Folks, we are so pleased today to introduce to you Diana Pharaoah Francis, author of the Path series, the Crosspointe series (the most recent title, The Black Ship, is now on bookstore shelves!) and soon the Horngate Witches (Bitter Night coming in the fall!) Diana was raised on a cattle ranch in California, went away to school to earn degrees in creative writing and literature and theory, and now lives in Montana where she teaches at the University of Montana-Western. And of course, she writes great books! But let me let her do the talking!
Diana, what drew you to fantasy in the first place?

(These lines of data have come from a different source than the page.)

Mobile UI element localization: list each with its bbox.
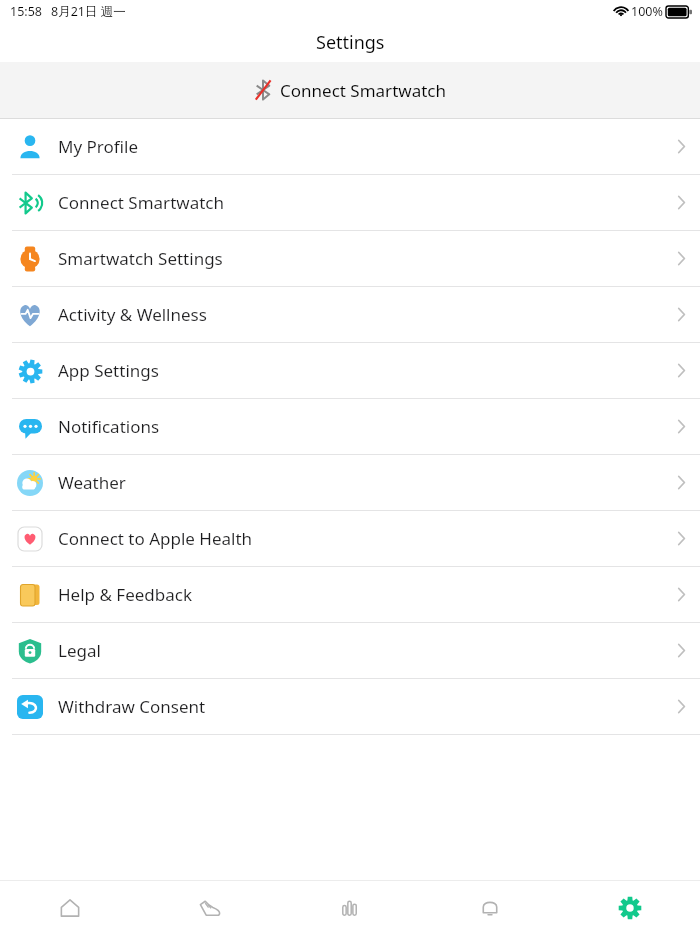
staticText: App Settings — [58, 359, 159, 382]
staticText: Legal — [58, 639, 101, 662]
staticText: Notifications — [58, 415, 160, 438]
staticText: My Profile — [58, 135, 138, 158]
staticText: Connect to Apple Health — [58, 527, 253, 550]
button[interactable]: Activity — [140, 881, 280, 934]
button[interactable]: Smartwatch Settings — [0, 231, 700, 287]
button[interactable]: Legal — [0, 623, 700, 679]
button[interactable]: Statistics — [280, 881, 420, 934]
button[interactable]: Activity & Wellness — [0, 287, 700, 343]
staticText: Connect Smartwatch — [280, 79, 446, 102]
staticText: Connect Smartwatch — [58, 191, 224, 214]
button[interactable]: Notifications — [0, 399, 700, 455]
staticText: Weather — [58, 471, 126, 494]
staticText: 15:58 — [10, 3, 42, 20]
button[interactable]: Settings — [560, 881, 700, 934]
button[interactable]: Connect Smartwatch — [0, 175, 700, 231]
staticText: Help & Feedback — [58, 583, 192, 606]
button[interactable]: Withdraw Consent — [0, 679, 700, 735]
staticText: Activity & Wellness — [58, 303, 207, 326]
button[interactable]: Home — [0, 881, 140, 934]
button[interactable]: Weather — [0, 455, 700, 511]
button[interactable]: My Profile — [0, 119, 700, 175]
button[interactable]: Connect Smartwatch — [0, 62, 700, 118]
button[interactable]: Help & Feedback — [0, 567, 700, 623]
staticText: Smartwatch Settings — [58, 247, 223, 270]
button[interactable]: Connect to Apple Health — [0, 511, 700, 567]
button[interactable]: App Settings — [0, 343, 700, 399]
staticText: Withdraw Consent — [58, 695, 206, 718]
button[interactable]: Notifications — [420, 881, 560, 934]
staticText: Settings — [316, 30, 385, 55]
staticText: 8月21日 週一 — [51, 3, 126, 20]
staticText: 100% — [631, 3, 663, 20]
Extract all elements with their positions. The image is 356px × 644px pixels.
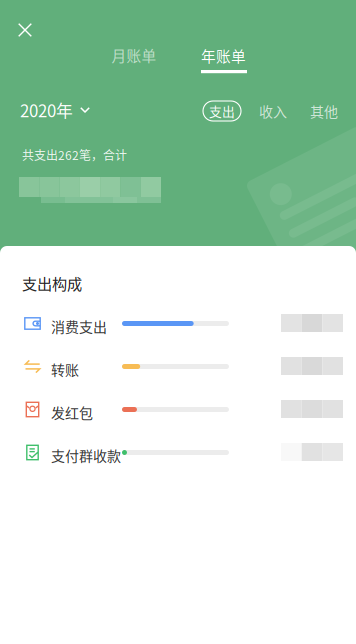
staticText: 2020年 (20, 98, 73, 122)
staticText: 月账单 (112, 44, 156, 66)
button[interactable]: 年账单 (190, 40, 258, 80)
staticText: 共支出262笔，合计 (22, 146, 127, 163)
button[interactable]: Close (8, 13, 42, 47)
staticText: 年账单 (201, 45, 246, 66)
staticText: 发红包 (51, 402, 93, 422)
staticText: 支出 (209, 102, 235, 120)
staticText: 支付群收款 (51, 445, 121, 465)
button[interactable]: 月账单 (100, 38, 168, 72)
button[interactable]: 发红包 (0, 388, 356, 431)
button[interactable]: 其他 (307, 101, 341, 121)
button[interactable]: 2020年 (12, 96, 98, 124)
button[interactable]: 消费支出 (0, 302, 356, 345)
staticText: 支出构成 (22, 272, 82, 294)
staticText: 其他 (310, 101, 338, 121)
button[interactable]: 支付群收款 (0, 431, 356, 474)
staticText: 转账 (51, 359, 79, 379)
button[interactable]: 转账 (0, 345, 356, 388)
button[interactable]: 收入 (256, 101, 290, 121)
staticText: 消费支出 (51, 316, 107, 336)
staticText: 收入 (259, 101, 287, 121)
button[interactable]: 支出 (203, 101, 241, 121)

That’s a really difficult question because to me it feels like fantasy has been a part of my life since I was born. I remember reading tons and tons fairytales from all over the world from the shelves in my parents’ house. I remember reading the Madeleine L’Engle books in second grade. But I was also an avid story teller. Not so much in writing—I didn’t start writing stories down until I was in college—but I lived on a cattle ranch and I had this enormous canvas where I could act out my stories. They always involved horses of course, and frequently castles and cowboys and battles and so on. I guess I lived as much in my daydream worlds as not.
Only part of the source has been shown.